Aim of the exercise:
From the line with "For every named" through the line with "Warenkorb / Kasse (321, 276)", inclusive, return each line of the data below exactly and leave the rest out.

Source information:
• • • • •

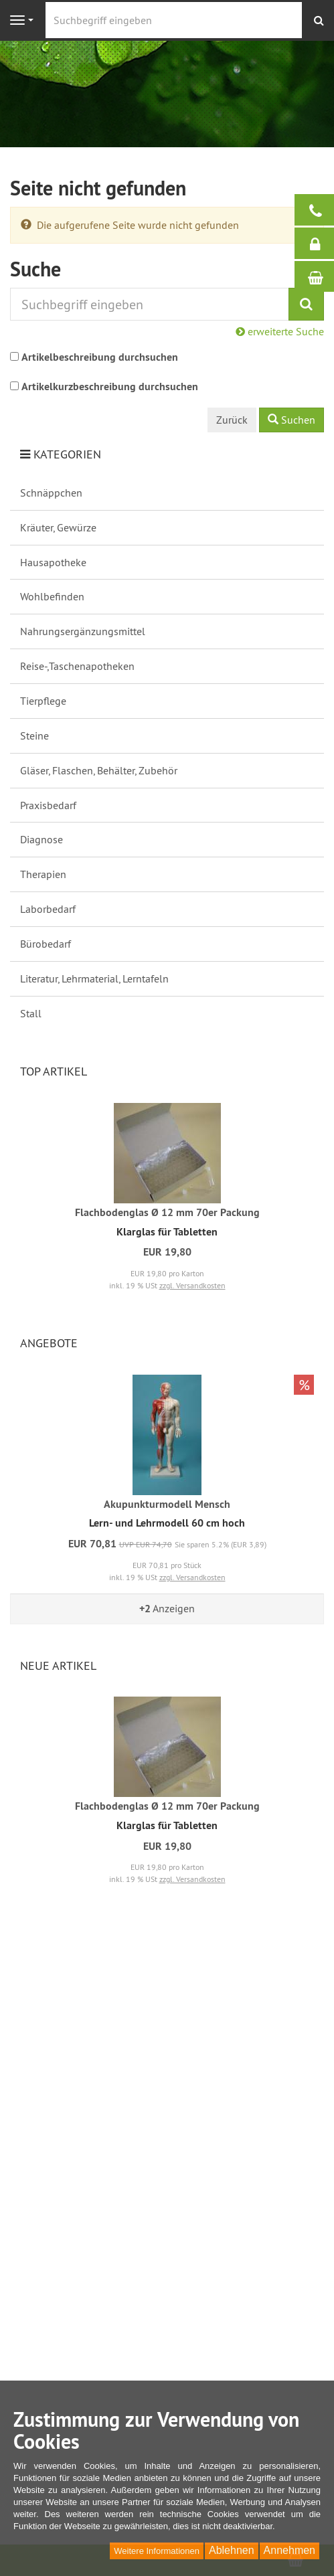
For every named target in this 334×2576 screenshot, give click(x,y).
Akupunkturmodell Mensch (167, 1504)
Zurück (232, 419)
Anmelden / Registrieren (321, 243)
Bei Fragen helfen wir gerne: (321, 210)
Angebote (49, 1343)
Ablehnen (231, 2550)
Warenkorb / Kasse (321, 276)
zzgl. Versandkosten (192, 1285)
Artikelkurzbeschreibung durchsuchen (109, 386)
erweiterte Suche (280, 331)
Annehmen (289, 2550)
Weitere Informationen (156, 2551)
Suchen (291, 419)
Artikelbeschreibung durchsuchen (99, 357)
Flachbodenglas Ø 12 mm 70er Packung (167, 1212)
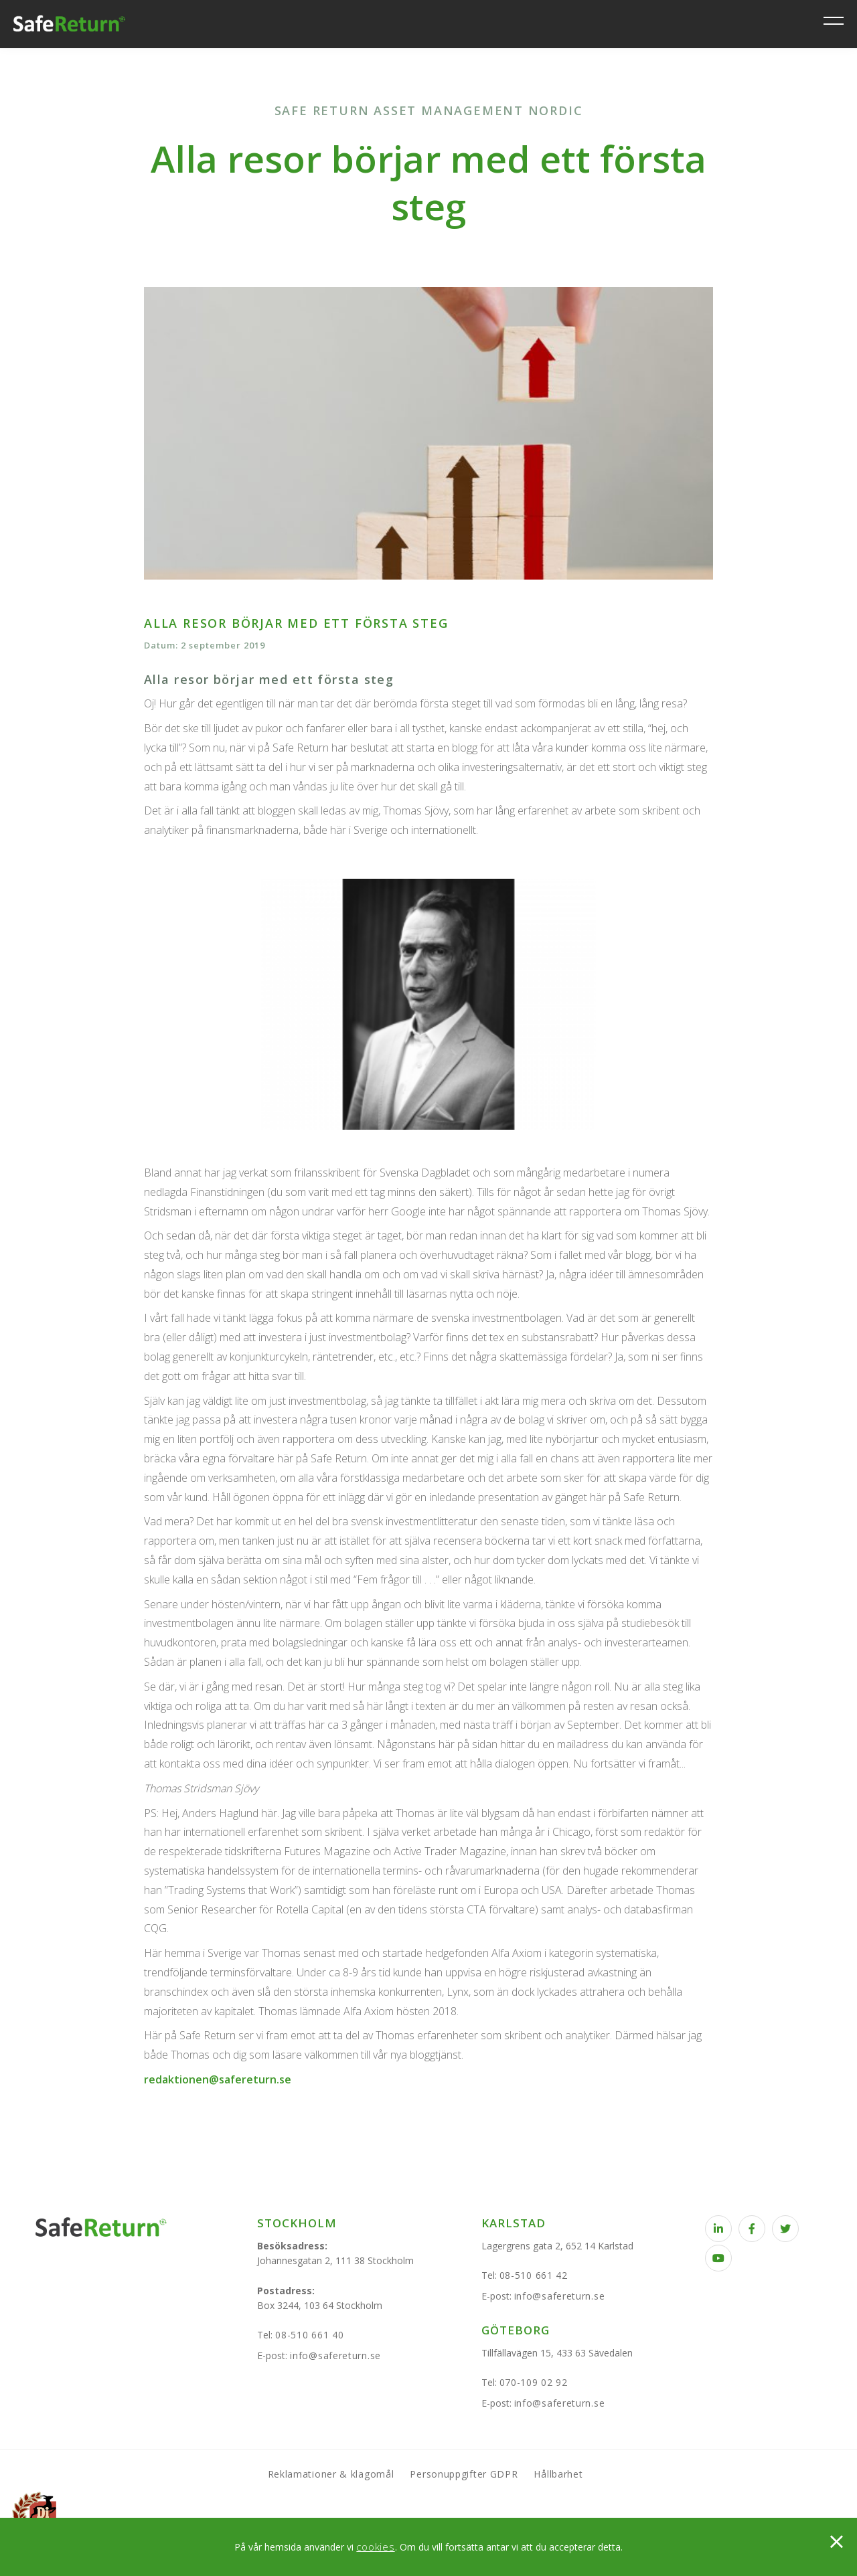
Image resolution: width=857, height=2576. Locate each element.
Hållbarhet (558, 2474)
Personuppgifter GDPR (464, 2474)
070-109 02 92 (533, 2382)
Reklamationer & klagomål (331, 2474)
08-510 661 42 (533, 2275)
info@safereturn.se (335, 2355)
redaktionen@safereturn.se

• • • • •

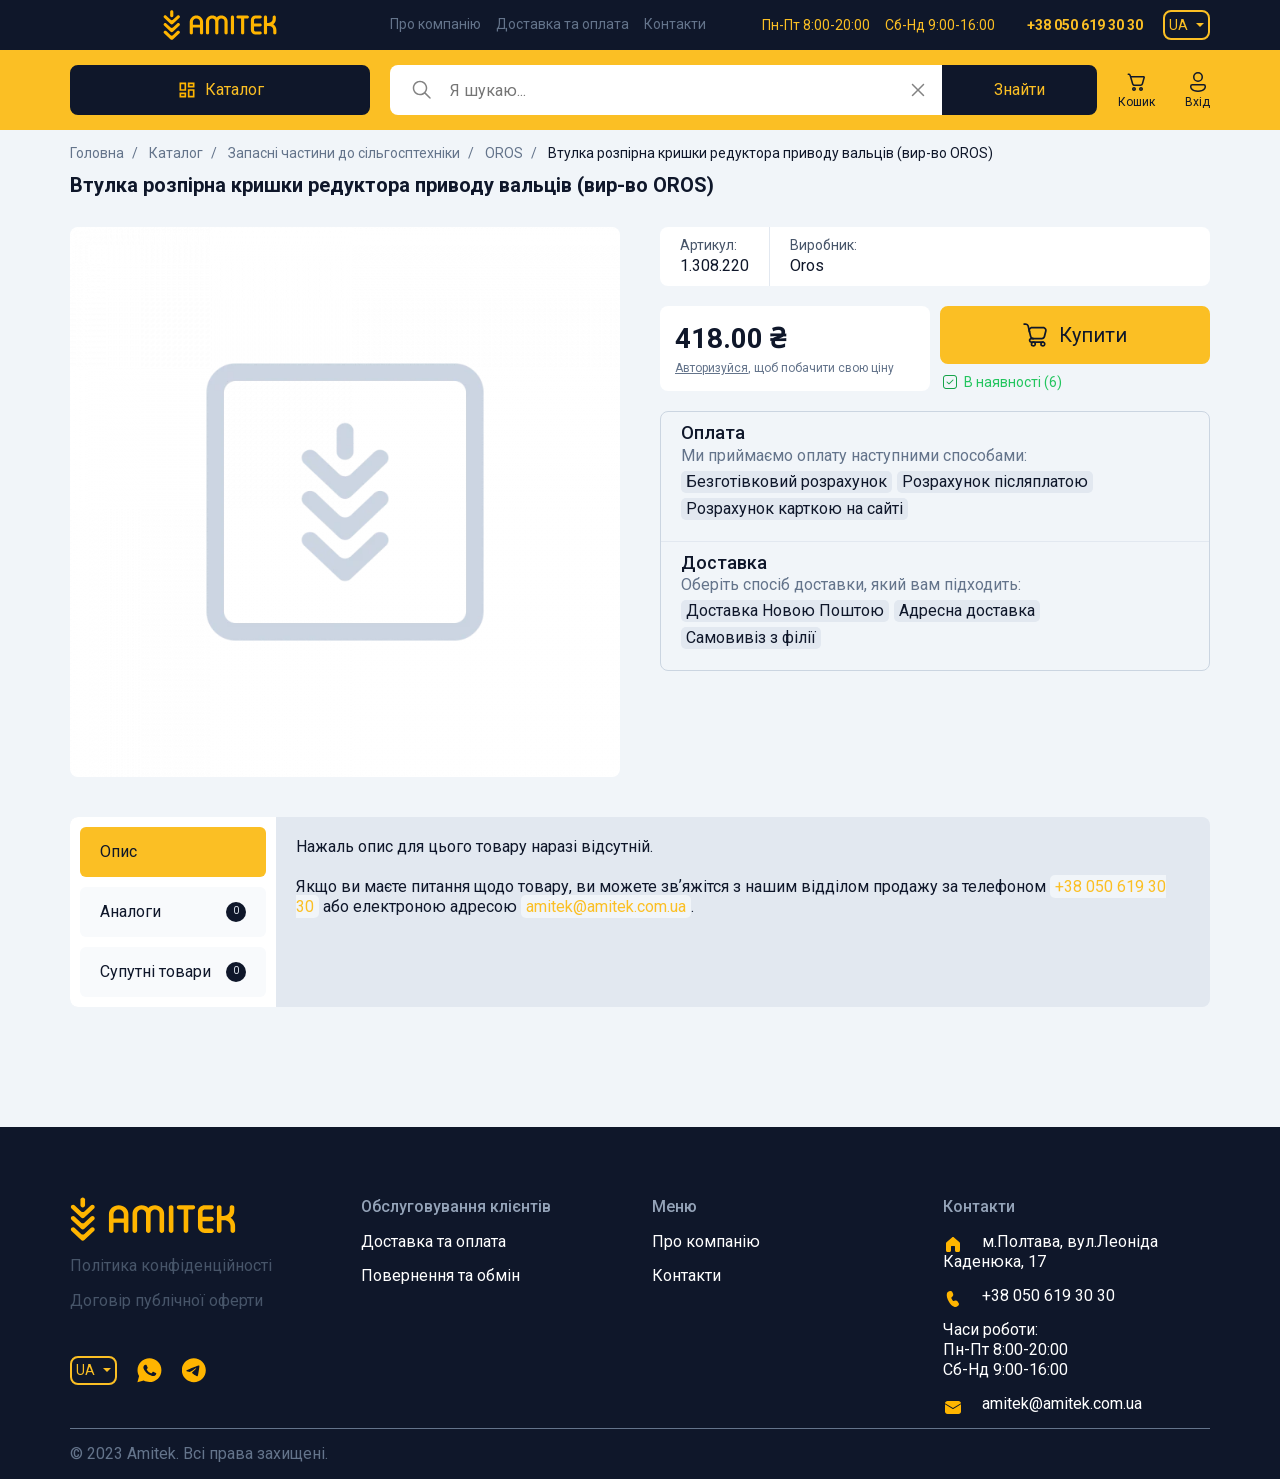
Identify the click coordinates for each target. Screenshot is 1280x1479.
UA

• • • • •

Solution for this problem:
For every named target in this 334×2576 screenshot, give click(x,y).
Akupunkturmodell Mensch (167, 1504)
Zurück (232, 419)
Anmelden / Registrieren (321, 243)
Bei Fragen helfen wir gerne: (321, 210)
Angebote (49, 1343)
Ablehnen (231, 2550)
Warenkorb / Kasse (321, 276)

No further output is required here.